(Beginning of EXTRACTED ENTRIES)

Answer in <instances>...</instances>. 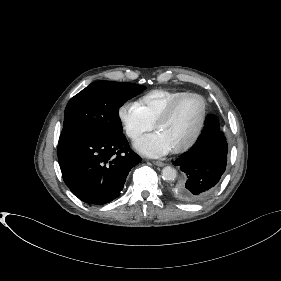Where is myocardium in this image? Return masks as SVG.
<instances>
[{
    "mask_svg": "<svg viewBox=\"0 0 281 281\" xmlns=\"http://www.w3.org/2000/svg\"><path fill=\"white\" fill-rule=\"evenodd\" d=\"M188 97H196L200 100L201 105H202V112H201V117H200V121L199 124L194 132V134L192 135V137L183 145L176 147L174 149H172L171 151L173 153H182L185 152L186 150L190 149L198 140L199 136L201 135V132L204 128L205 125V121H206V115H207V103L205 98L198 94V93H194V92H186L184 94H182L181 96L175 98L174 100H172L156 117L154 123H153V127L154 129L157 128V126L162 123L163 121H165L167 118H169V116L172 114V112L174 111V109L176 108V106L183 101L184 99L188 98Z\"/></svg>",
    "mask_w": 281,
    "mask_h": 281,
    "instance_id": "myocardium-1",
    "label": "myocardium"
}]
</instances>
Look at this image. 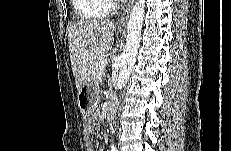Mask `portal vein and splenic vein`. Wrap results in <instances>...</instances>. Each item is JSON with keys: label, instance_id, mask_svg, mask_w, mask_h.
<instances>
[{"label": "portal vein and splenic vein", "instance_id": "obj_1", "mask_svg": "<svg viewBox=\"0 0 231 151\" xmlns=\"http://www.w3.org/2000/svg\"><path fill=\"white\" fill-rule=\"evenodd\" d=\"M108 64V61L107 60H102L101 63H100V66L101 68H105Z\"/></svg>", "mask_w": 231, "mask_h": 151}]
</instances>
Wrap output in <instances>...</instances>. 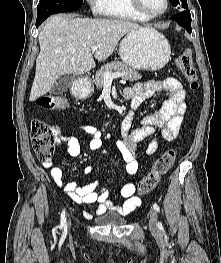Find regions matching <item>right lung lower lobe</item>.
<instances>
[{
    "label": "right lung lower lobe",
    "instance_id": "right-lung-lower-lobe-1",
    "mask_svg": "<svg viewBox=\"0 0 221 263\" xmlns=\"http://www.w3.org/2000/svg\"><path fill=\"white\" fill-rule=\"evenodd\" d=\"M47 17H48V16H46V17H41V18H37L36 27H39V25H40Z\"/></svg>",
    "mask_w": 221,
    "mask_h": 263
}]
</instances>
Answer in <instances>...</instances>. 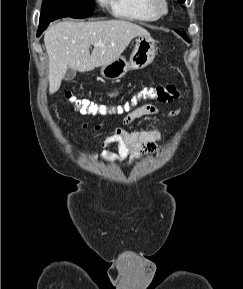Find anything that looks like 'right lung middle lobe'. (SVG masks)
<instances>
[{
	"instance_id": "1",
	"label": "right lung middle lobe",
	"mask_w": 243,
	"mask_h": 289,
	"mask_svg": "<svg viewBox=\"0 0 243 289\" xmlns=\"http://www.w3.org/2000/svg\"><path fill=\"white\" fill-rule=\"evenodd\" d=\"M94 7L95 0H44L40 17L86 18L93 14Z\"/></svg>"
}]
</instances>
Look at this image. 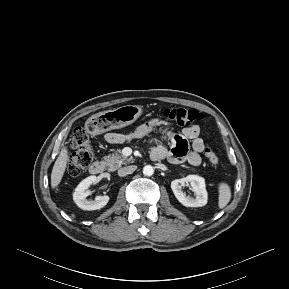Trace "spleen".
I'll return each instance as SVG.
<instances>
[{"instance_id": "obj_1", "label": "spleen", "mask_w": 289, "mask_h": 289, "mask_svg": "<svg viewBox=\"0 0 289 289\" xmlns=\"http://www.w3.org/2000/svg\"><path fill=\"white\" fill-rule=\"evenodd\" d=\"M230 199H231L230 186L225 182H221L218 185V207L220 209H223L229 203Z\"/></svg>"}]
</instances>
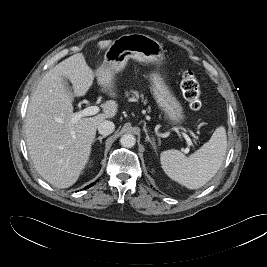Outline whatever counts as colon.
Wrapping results in <instances>:
<instances>
[{
  "label": "colon",
  "mask_w": 267,
  "mask_h": 267,
  "mask_svg": "<svg viewBox=\"0 0 267 267\" xmlns=\"http://www.w3.org/2000/svg\"><path fill=\"white\" fill-rule=\"evenodd\" d=\"M180 88L184 99L192 110H199L202 106L201 91L199 83L191 71H186L182 75Z\"/></svg>",
  "instance_id": "obj_1"
}]
</instances>
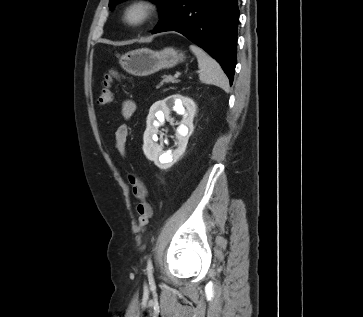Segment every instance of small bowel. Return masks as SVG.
I'll return each mask as SVG.
<instances>
[{"label": "small bowel", "instance_id": "small-bowel-1", "mask_svg": "<svg viewBox=\"0 0 363 317\" xmlns=\"http://www.w3.org/2000/svg\"><path fill=\"white\" fill-rule=\"evenodd\" d=\"M136 108L135 103L132 100H126L122 104V115L124 118H129L134 113ZM128 138V128L126 125H120L115 131V143L118 152L125 156L126 154V142Z\"/></svg>", "mask_w": 363, "mask_h": 317}]
</instances>
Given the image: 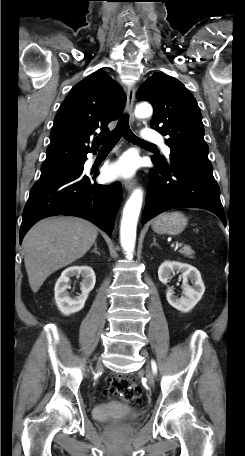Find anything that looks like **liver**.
Masks as SVG:
<instances>
[{"mask_svg":"<svg viewBox=\"0 0 245 456\" xmlns=\"http://www.w3.org/2000/svg\"><path fill=\"white\" fill-rule=\"evenodd\" d=\"M97 235L95 225L77 217H50L36 223L23 240L32 291L37 293L48 276L85 255Z\"/></svg>","mask_w":245,"mask_h":456,"instance_id":"obj_1","label":"liver"}]
</instances>
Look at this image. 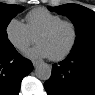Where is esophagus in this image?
I'll return each instance as SVG.
<instances>
[{
  "label": "esophagus",
  "instance_id": "obj_1",
  "mask_svg": "<svg viewBox=\"0 0 95 95\" xmlns=\"http://www.w3.org/2000/svg\"><path fill=\"white\" fill-rule=\"evenodd\" d=\"M32 63H33V66L36 67L39 64V61L33 60Z\"/></svg>",
  "mask_w": 95,
  "mask_h": 95
}]
</instances>
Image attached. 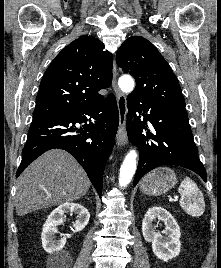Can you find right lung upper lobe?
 <instances>
[{
  "label": "right lung upper lobe",
  "instance_id": "right-lung-upper-lobe-1",
  "mask_svg": "<svg viewBox=\"0 0 221 268\" xmlns=\"http://www.w3.org/2000/svg\"><path fill=\"white\" fill-rule=\"evenodd\" d=\"M97 38L84 35L65 47L47 68L33 118L59 116L95 105L112 83V55Z\"/></svg>",
  "mask_w": 221,
  "mask_h": 268
}]
</instances>
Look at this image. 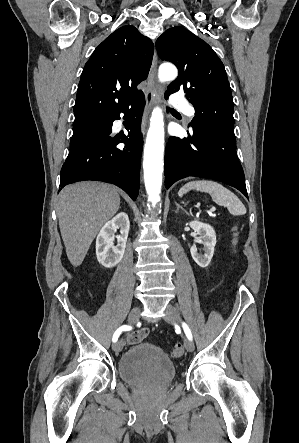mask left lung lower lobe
I'll return each mask as SVG.
<instances>
[{"mask_svg": "<svg viewBox=\"0 0 299 443\" xmlns=\"http://www.w3.org/2000/svg\"><path fill=\"white\" fill-rule=\"evenodd\" d=\"M164 172L167 189L177 180L195 176L226 183L248 198L244 172L236 154V139L213 126H196L187 138L170 137Z\"/></svg>", "mask_w": 299, "mask_h": 443, "instance_id": "left-lung-lower-lobe-1", "label": "left lung lower lobe"}]
</instances>
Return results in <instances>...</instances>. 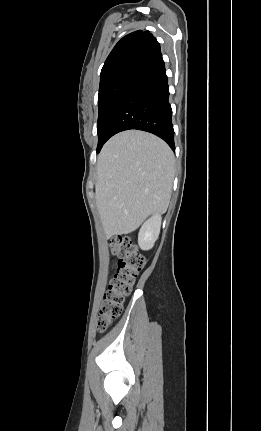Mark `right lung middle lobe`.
<instances>
[{"label":"right lung middle lobe","mask_w":261,"mask_h":431,"mask_svg":"<svg viewBox=\"0 0 261 431\" xmlns=\"http://www.w3.org/2000/svg\"><path fill=\"white\" fill-rule=\"evenodd\" d=\"M139 72L138 70L126 71L100 84L98 95L97 153L100 152L104 143L109 139L111 122Z\"/></svg>","instance_id":"right-lung-middle-lobe-1"}]
</instances>
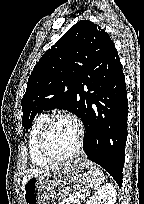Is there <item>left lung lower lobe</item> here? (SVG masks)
I'll return each instance as SVG.
<instances>
[{
  "label": "left lung lower lobe",
  "instance_id": "left-lung-lower-lobe-1",
  "mask_svg": "<svg viewBox=\"0 0 144 204\" xmlns=\"http://www.w3.org/2000/svg\"><path fill=\"white\" fill-rule=\"evenodd\" d=\"M84 149L122 185L127 140V93L120 59L87 69Z\"/></svg>",
  "mask_w": 144,
  "mask_h": 204
}]
</instances>
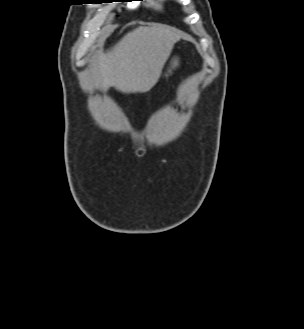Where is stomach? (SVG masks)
<instances>
[{
    "label": "stomach",
    "instance_id": "1",
    "mask_svg": "<svg viewBox=\"0 0 304 329\" xmlns=\"http://www.w3.org/2000/svg\"><path fill=\"white\" fill-rule=\"evenodd\" d=\"M179 65V59L178 58H174L171 62V68L174 69ZM168 72H171V70H169Z\"/></svg>",
    "mask_w": 304,
    "mask_h": 329
}]
</instances>
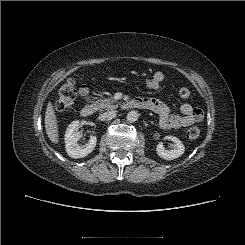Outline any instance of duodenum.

(End of EXTRACTED ENTRIES)

### WHAT IS REQUIRED
Leaving the pictures aside, transcribe only the lines from the one containing "Is there <item>left" to the final line of the listing above, inclusive, exactly as they appear.

### ANSWER SECTION
Is there <item>left lung lower lobe</item> here? (SVG masks)
I'll return each instance as SVG.
<instances>
[{
  "label": "left lung lower lobe",
  "instance_id": "left-lung-lower-lobe-1",
  "mask_svg": "<svg viewBox=\"0 0 144 204\" xmlns=\"http://www.w3.org/2000/svg\"><path fill=\"white\" fill-rule=\"evenodd\" d=\"M84 149L122 185L127 140V93L120 59L87 69Z\"/></svg>",
  "mask_w": 144,
  "mask_h": 204
}]
</instances>
Where is stomach? (SVG masks)
<instances>
[{
    "label": "stomach",
    "instance_id": "1",
    "mask_svg": "<svg viewBox=\"0 0 304 329\" xmlns=\"http://www.w3.org/2000/svg\"><path fill=\"white\" fill-rule=\"evenodd\" d=\"M179 65V59L178 58H174L171 62V68L174 69ZM168 72H171V70H169Z\"/></svg>",
    "mask_w": 304,
    "mask_h": 329
}]
</instances>
Outline any instance of duodenum.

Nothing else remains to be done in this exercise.